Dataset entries

BEGIN

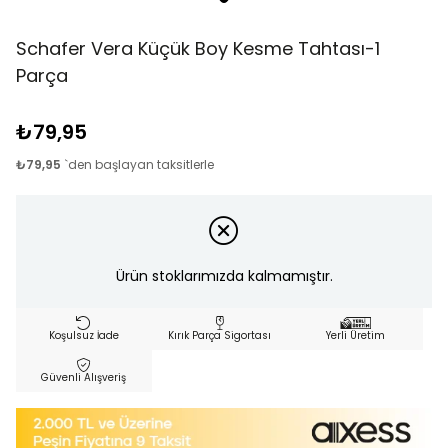
Schafer Vera Küçük Boy Kesme Tahtası-1
Parça
₺79,95
₺79,95
`den başlayan taksitlerle
Ürün stoklarımızda kalmamıştır.
Koşulsuz İade
Kırık Parça Sigortası
Yerli Üretim
Güvenli Alışveriş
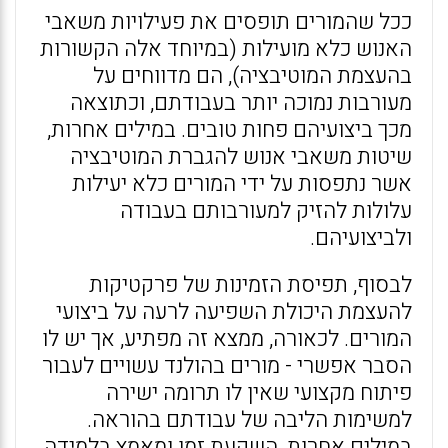
ככל שהמורים תופסים את פעילויות משאבי
האנוש כלא מועילות (במיוחד אלה הקשורות
בהעצמת המוטיבציה), הם מדווחים על
מעורבות נמוכה יותר בעבודתם, וכתוצאה
מכך ביצועיהם פחות טובים. במילים אחרות,
שיטות משאבי אנוש להגברת המוטיבציה
אשר נתפסות על ידי המורים כלא יעילות
עלולות להזיק למעורבותם בעבודה
ולביצועיהם.
לבסוף, תפיסת הזמינות של פרקטיקות
להעצמת היכולת השפיעה לרעה על ביצועי
המורים. לכאורה, ממצא זה מפתיע, אך יש לו
הסבר אפשרי - מורים בהולנד עשויים לעבור
פיתוח מקצועי שאין לו תרומה ישירה
למשימות הליבה של עבודתם בהוראה.
במילים אחרות, השקעת זמן ומאמץ בלמידה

END

◆ Exercise ◆
Can the lines from the start of the records through the line with "האנוש כלא מועילות (במיוחד אלה הקשורות" be given again exactly, with the pictures left out?

◆ Response to the task ◆
Schafer Vera Küçük Boy Kesme Tahtası-1
Parça
₺79,95
₺79,95
`den başlayan taksitlerle
Ürün stoklarımızda kalmamıştır.
Koşulsuz İade
Kırık Parça Sigortası
Yerli Üretim
Güvenli Alışveriş
ככל שהמורים תופסים את פעילויות משאבי
האנוש כלא מועילות (במיוחד אלה הקשורות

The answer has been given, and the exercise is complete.